◆ **Exercise brief**: Repeat exactly the line with "nformações, consulte o nosso" and each line after it to the end of the data below; pictures stay out.

◆ **Data shown**:
################

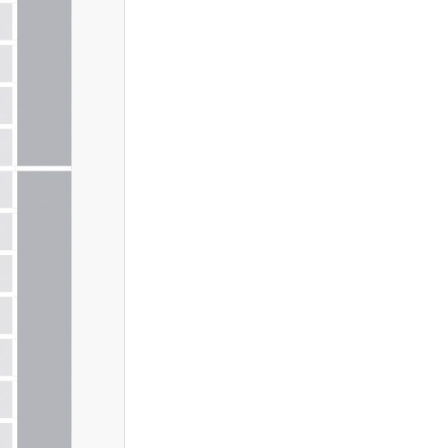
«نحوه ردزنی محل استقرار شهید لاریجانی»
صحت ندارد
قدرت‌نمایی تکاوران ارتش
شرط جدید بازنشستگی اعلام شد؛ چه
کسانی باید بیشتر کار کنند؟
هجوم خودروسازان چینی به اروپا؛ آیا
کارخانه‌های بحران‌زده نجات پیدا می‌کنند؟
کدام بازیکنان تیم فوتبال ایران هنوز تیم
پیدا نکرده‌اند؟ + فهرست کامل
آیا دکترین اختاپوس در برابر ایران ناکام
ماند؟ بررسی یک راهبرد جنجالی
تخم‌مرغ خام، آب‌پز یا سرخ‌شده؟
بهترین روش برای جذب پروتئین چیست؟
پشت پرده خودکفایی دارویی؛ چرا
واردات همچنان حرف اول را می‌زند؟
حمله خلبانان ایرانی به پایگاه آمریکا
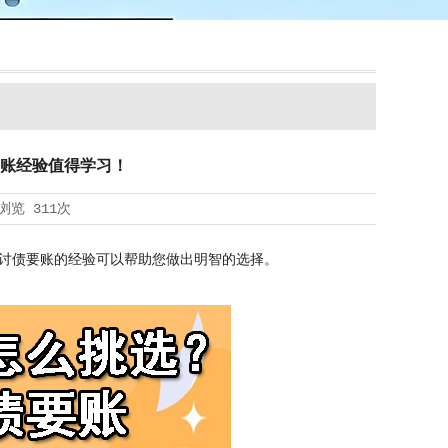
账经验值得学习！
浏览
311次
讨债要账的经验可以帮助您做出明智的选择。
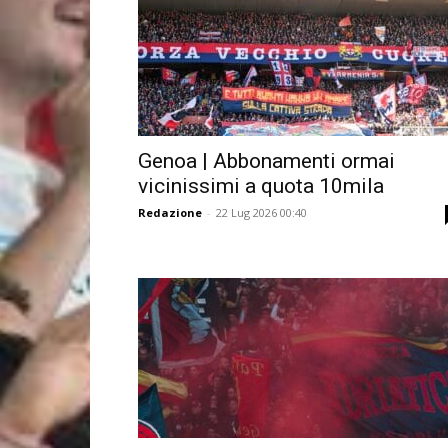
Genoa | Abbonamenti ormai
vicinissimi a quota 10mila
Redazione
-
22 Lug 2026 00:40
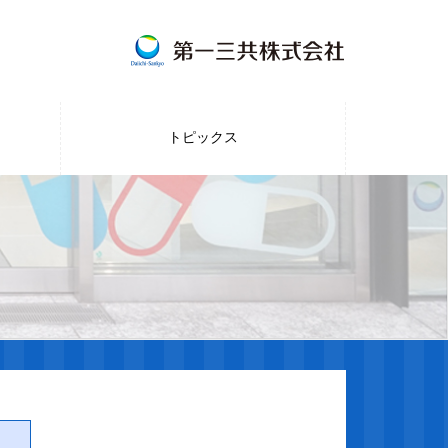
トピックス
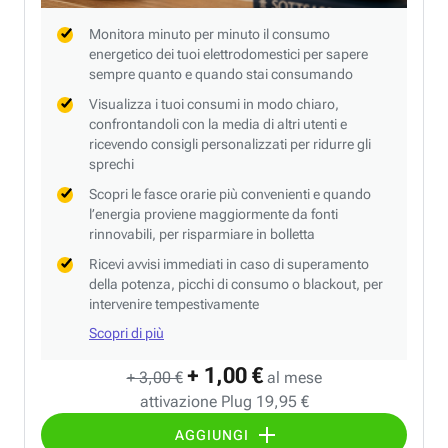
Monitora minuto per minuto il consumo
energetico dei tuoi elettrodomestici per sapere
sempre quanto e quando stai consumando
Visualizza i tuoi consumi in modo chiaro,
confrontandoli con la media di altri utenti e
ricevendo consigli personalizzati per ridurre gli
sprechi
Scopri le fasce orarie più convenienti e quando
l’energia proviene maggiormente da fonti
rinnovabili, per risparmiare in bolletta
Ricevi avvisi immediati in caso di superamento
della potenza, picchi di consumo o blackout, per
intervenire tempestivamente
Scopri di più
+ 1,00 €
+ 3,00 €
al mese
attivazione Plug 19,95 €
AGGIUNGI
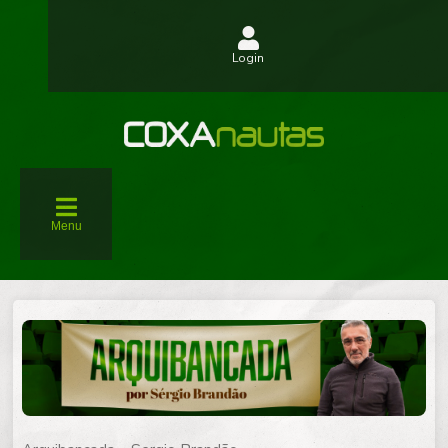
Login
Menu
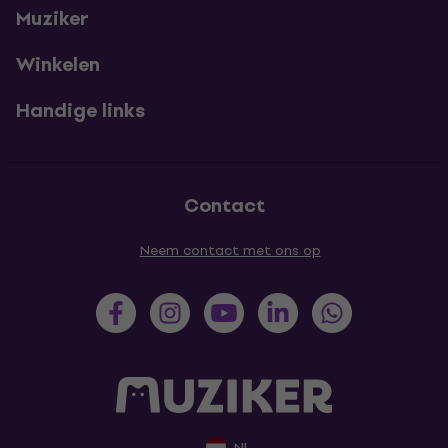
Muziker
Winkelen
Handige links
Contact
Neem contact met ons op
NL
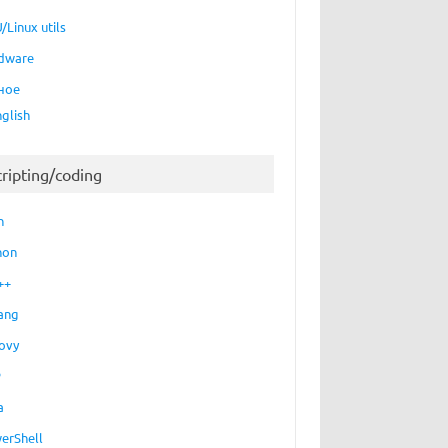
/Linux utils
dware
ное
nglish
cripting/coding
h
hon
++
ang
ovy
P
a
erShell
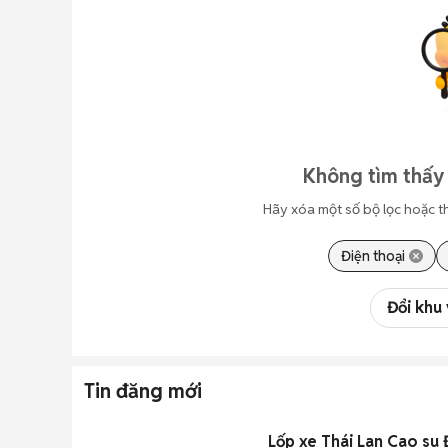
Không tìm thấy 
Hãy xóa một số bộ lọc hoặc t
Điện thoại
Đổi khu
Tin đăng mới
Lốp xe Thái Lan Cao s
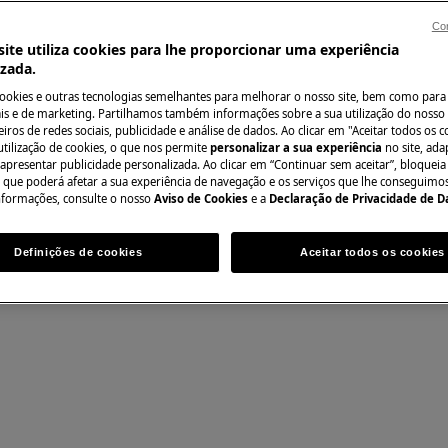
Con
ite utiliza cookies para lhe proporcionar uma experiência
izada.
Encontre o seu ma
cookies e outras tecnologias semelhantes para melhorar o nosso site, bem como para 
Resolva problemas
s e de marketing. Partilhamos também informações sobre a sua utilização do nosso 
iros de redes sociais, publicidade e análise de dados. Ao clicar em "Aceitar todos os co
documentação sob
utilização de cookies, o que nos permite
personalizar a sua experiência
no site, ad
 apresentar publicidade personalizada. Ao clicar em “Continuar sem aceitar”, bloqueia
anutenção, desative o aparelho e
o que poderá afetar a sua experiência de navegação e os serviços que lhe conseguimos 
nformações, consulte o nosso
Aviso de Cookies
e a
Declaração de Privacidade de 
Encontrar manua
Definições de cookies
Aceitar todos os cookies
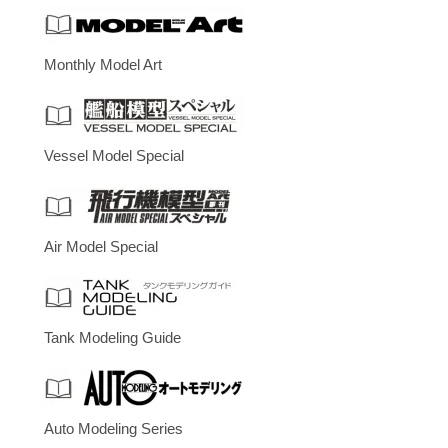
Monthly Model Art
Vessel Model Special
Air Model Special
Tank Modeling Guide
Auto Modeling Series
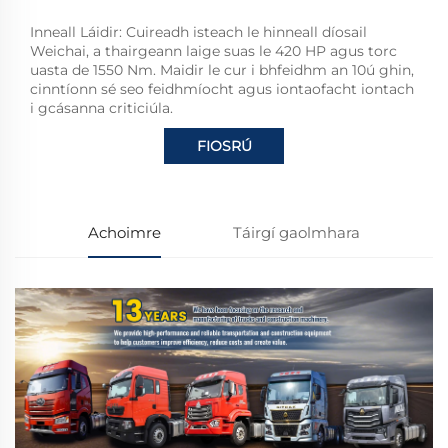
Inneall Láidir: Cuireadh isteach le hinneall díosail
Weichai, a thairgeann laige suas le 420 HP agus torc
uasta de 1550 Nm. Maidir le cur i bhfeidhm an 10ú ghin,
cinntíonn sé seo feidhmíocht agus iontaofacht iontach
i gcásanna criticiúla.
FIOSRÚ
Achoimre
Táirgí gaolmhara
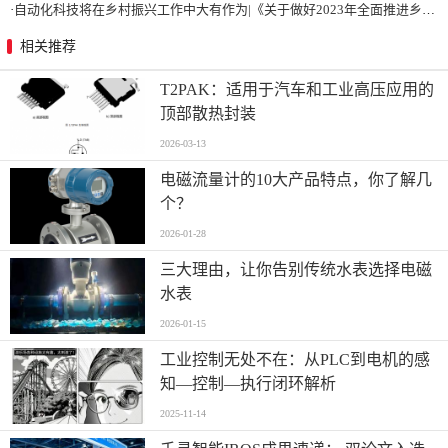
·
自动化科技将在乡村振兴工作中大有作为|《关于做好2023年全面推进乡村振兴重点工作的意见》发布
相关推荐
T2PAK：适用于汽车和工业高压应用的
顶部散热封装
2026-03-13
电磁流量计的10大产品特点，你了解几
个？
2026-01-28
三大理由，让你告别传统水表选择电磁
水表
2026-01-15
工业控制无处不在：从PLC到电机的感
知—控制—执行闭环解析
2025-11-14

################

◆ **Answer space**:
nformações, consulte o nosso
Aviso de Cookies
e a
Declaração de Privacidade de 
Encontrar manua
Definições de cookies
Aceitar todos os cookies
Monthly Model Art
Vessel Model Special
Air Model Special
Tank Modeling Guide
Auto Modeling Series
Inneall Láidir: Cuireadh isteach le hinneall díosail
Weichai, a thairgeann laige suas le 420 HP agus torc
uasta de 1550 Nm. Maidir le cur i bhfeidhm an 10ú ghin,
cinntíonn sé seo feidhmíocht agus iontaofacht iontach
i gcásanna criticiúla.
FIOSRÚ
Achoimre
Táirgí gaolmhara
·
自动化科技将在乡村振兴工作中大有作为|《关于做好2023年全面推进乡村振兴重点工作的意见》发布
相关推荐
T2PAK：适用于汽车和工业高压应用的
顶部散热封装
2026-03-13
电磁流量计的10大产品特点，你了解几
个？
2026-01-28
三大理由，让你告别传统水表选择电磁
水表
2026-01-15
工业控制无处不在：从PLC到电机的感
知—控制—执行闭环解析
2025-11-14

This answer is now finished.